This means it is best to think about the syntax as actually having two distinct parts. The first part (the lexical rules) show us how we can tokenize a stream of characters into a stream of tokens, and the second part (the phrase rules) show us how to parse the token stream into the parse tree. Here’s an example.

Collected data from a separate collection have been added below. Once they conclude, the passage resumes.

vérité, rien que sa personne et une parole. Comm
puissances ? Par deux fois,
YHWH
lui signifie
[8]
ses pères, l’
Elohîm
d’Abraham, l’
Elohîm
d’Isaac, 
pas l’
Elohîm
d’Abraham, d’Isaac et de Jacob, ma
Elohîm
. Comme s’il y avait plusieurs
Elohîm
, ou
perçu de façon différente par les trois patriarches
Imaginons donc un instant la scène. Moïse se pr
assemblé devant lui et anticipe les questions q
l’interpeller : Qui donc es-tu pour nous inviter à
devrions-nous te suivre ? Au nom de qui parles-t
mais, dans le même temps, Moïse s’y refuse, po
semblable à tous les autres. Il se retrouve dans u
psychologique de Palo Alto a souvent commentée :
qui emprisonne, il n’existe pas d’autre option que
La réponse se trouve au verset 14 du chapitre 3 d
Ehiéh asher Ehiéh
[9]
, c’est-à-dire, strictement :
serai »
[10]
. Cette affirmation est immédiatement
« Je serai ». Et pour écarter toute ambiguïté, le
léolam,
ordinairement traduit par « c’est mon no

The source string:

  print( // ⿇🌿
420 );


is made up of these characters:

SPACE SPACE LATIN SMALL LETTER P LATIN SMALL LETTER R LATIN SMALL LETTER I LATIN SMALL LETTER N LATIN SMALL LETTER T LEFT PARENTHESIS TAB SOLIDUS SOLIDUS SPACE KANGXI RADICAL HEMP HERB LINEFEED DIGIT FOUR DIGIT TWO DIGIT ZERO SPACE RIGHT PARENTHESIS SEMICOLON

When we apply the lexical rules to this character stream, skipping the spaces (and comments), we get the token stream:

id(print) ( num(420) ) ;

Next, we apply the phrase rules allows us to uncover the parse tree:

A very important thing to note: The frontier of the parse tree is the token stream.

Exercise: Repeat this phrase to yourself five times: The frontier of the parse tree is the token stream.
The parse tree ends at tokens, not characters

Please take the time to consider how silly it would be if the parse tree expanded all of the lexical rules down to characters. Having the parse tree stop at tokens is a good example of what we would call “breaking a complex problem down into simpler parts.”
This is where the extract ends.